Directions :: Your answer consists of the lines in the data that contain "Perusahaan". Copy each of them.

Collected data

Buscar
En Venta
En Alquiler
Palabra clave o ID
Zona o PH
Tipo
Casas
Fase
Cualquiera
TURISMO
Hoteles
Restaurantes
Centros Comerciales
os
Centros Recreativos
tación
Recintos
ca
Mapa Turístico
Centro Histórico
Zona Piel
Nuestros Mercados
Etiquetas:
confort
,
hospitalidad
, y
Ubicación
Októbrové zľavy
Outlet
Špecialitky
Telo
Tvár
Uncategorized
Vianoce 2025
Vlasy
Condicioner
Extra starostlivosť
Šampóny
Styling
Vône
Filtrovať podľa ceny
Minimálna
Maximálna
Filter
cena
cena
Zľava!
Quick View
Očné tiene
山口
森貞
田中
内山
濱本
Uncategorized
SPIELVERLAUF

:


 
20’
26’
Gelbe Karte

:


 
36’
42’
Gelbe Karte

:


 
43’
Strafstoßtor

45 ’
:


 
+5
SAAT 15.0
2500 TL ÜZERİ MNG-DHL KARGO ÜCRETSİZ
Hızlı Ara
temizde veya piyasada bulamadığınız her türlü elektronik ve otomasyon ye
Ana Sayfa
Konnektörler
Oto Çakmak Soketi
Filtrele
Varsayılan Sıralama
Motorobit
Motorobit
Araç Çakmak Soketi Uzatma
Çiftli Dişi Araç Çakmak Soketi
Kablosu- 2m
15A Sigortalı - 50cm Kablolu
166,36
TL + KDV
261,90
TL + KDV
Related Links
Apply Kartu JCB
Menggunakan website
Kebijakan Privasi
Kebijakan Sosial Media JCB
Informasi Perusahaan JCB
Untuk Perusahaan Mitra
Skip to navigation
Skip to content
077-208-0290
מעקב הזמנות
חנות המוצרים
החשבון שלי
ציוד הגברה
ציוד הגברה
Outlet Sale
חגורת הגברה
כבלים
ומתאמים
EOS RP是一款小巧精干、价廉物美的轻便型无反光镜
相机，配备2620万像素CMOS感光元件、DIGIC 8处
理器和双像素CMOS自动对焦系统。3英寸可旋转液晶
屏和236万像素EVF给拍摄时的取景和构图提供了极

Task answer ::
Informasi Perusahaan JCB
Untuk Perusahaan Mitra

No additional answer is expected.